At the start college life was daunting. After twelve years at a school for the blind, Pam suddenly found herself on a campus where everyone else was sighted. She huddled in her dorm room, afraid to explore her surroundings and meet new people. At first only hunger drove her out - she knew she would starve unless she learned to negotiate the cafeteria. Soon she discovered that the campus had a
network of pathways through fields and woodlands. The lure of the outdoors overcame her wariness. In a short time she learned the entire campus and made many wonderful friends.
The music program at the college offered rich opportunities. Pam studied voice, sang in several choirs, and even gained some experience with teaching and conducting. She learned to sing in French, German, and Italian as well as English. Her favorite opera was "The Ballad of Baby Doe" by Douglas Moore. The story is set in a mining town in Colorado. When "Baby Doe" was performed at Christian, Pam sang the title role.
During Pam's second year at Christian, one of her voice teachers urged her to audition at the renowned Peabody Conservatory of Music in Baltimore. Pam had never dreamed of attending such an elite institution. She was thrilled when she was accepted.
Peabody provided no dormitories, so Pam shared an apartment with another music student. Her roommate was a flautist. When friends dropped in, they usually brought along instruments and sheet music. Any evening could turn into a spontaneous concert in which everyone took part.
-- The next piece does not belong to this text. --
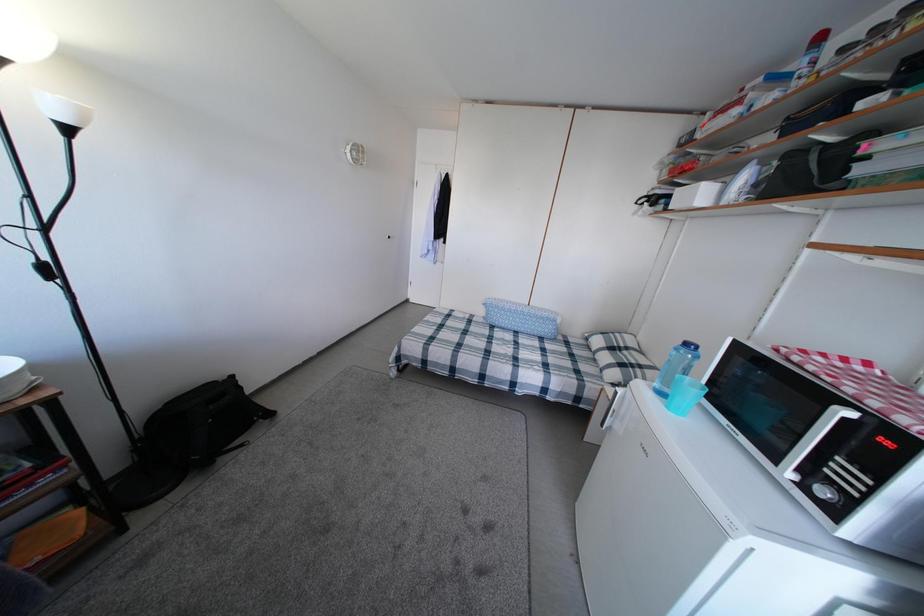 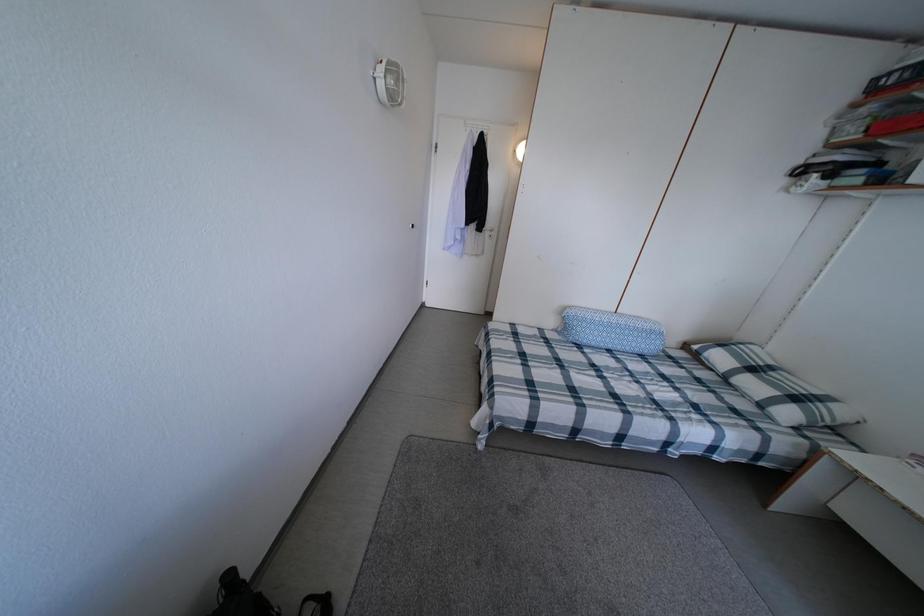 What movement of the cameraman would produce the second image?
After graduation from Peabody, Pam returned to Chicago. She loved music as much as ever, but she realized she was not good enough to perform professionally. She decided to look for another career while continuing to sing as an avocation. The Chicago Lighthouse offered a course on medical transcription. Pam completed the course, was certified as a transcriptionist, and obtained a job at Cook County Hospital. Over the years she also worked at two other hospitals, Gottlieb and Loretto.
One day in the early 1970s Pam spoke at a conference on employment opportunities for blind people. At the conference she met Rami Rabby, president of the Chicago Chapter of the National Federation of the Blind. When Rami told her about Federation philosophy, Pam felt an instant sense of recognition. Everything fell into place. "Why haven't I heard about the Federation before?" she asked Rami in amazement. "You probably have," he said, "but you weren't paying attention."
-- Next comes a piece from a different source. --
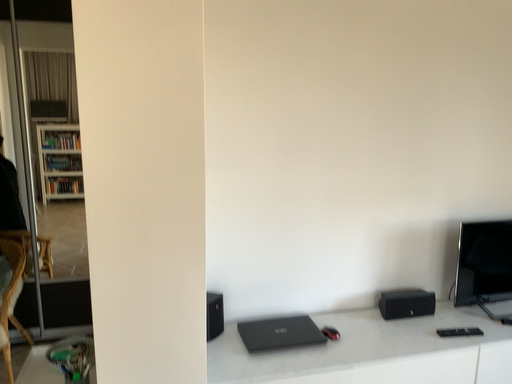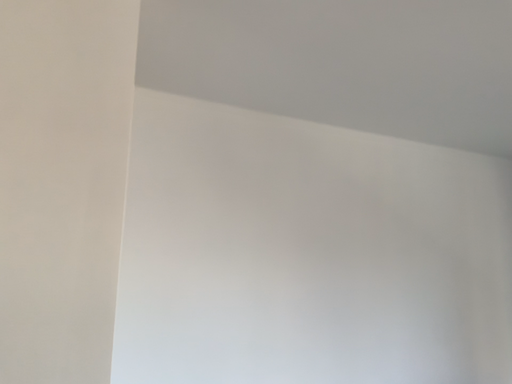 Question: How did the camera likely rotate when shooting the video?

Choices:
 (A) rotated left
 (B) rotated right

Answer: (B)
Through the NFB Pam found a host of new friends with whom she
could share her hard times as well as her triumphs. She also met her
husband, Don Gillmore, at a Federation picnic in 1974. Don was
president of the Kankakee Prairie State Chapter. Pam and Don were
married in 1977. Don, who worked in purchasing and inventory with the Illinois
Department of Mental Health, obtained a job transfer to
Chicago's Reed Psychiatric Center.
Pam has served as secretary of the Chicago Chapter, has served on the Chicago Chapter board and has headed the Membership Committee since 1996. In countless other ways, she works behind the scenes to keep the chapter running smoothly. She has organized garage sales and rounds up auction items. Her nut confections, sold at the chapter's annual Christmas auction, are legendary.
Some of the people who call the Talking Book Center leave Pam
with a sense of sadness. Their whole lives revolve around reading;
they seldom leave the house. She loves to hear from patrons who say, "I don't
have as much time as I'd like for books - I'm just too
busy!" "It's easy for us to cocoon," she reflects. "We have a choice
- we can stay home where we feel safe, or we can go out and take our chances
with everyone else. We shouldn't be afraid of failure.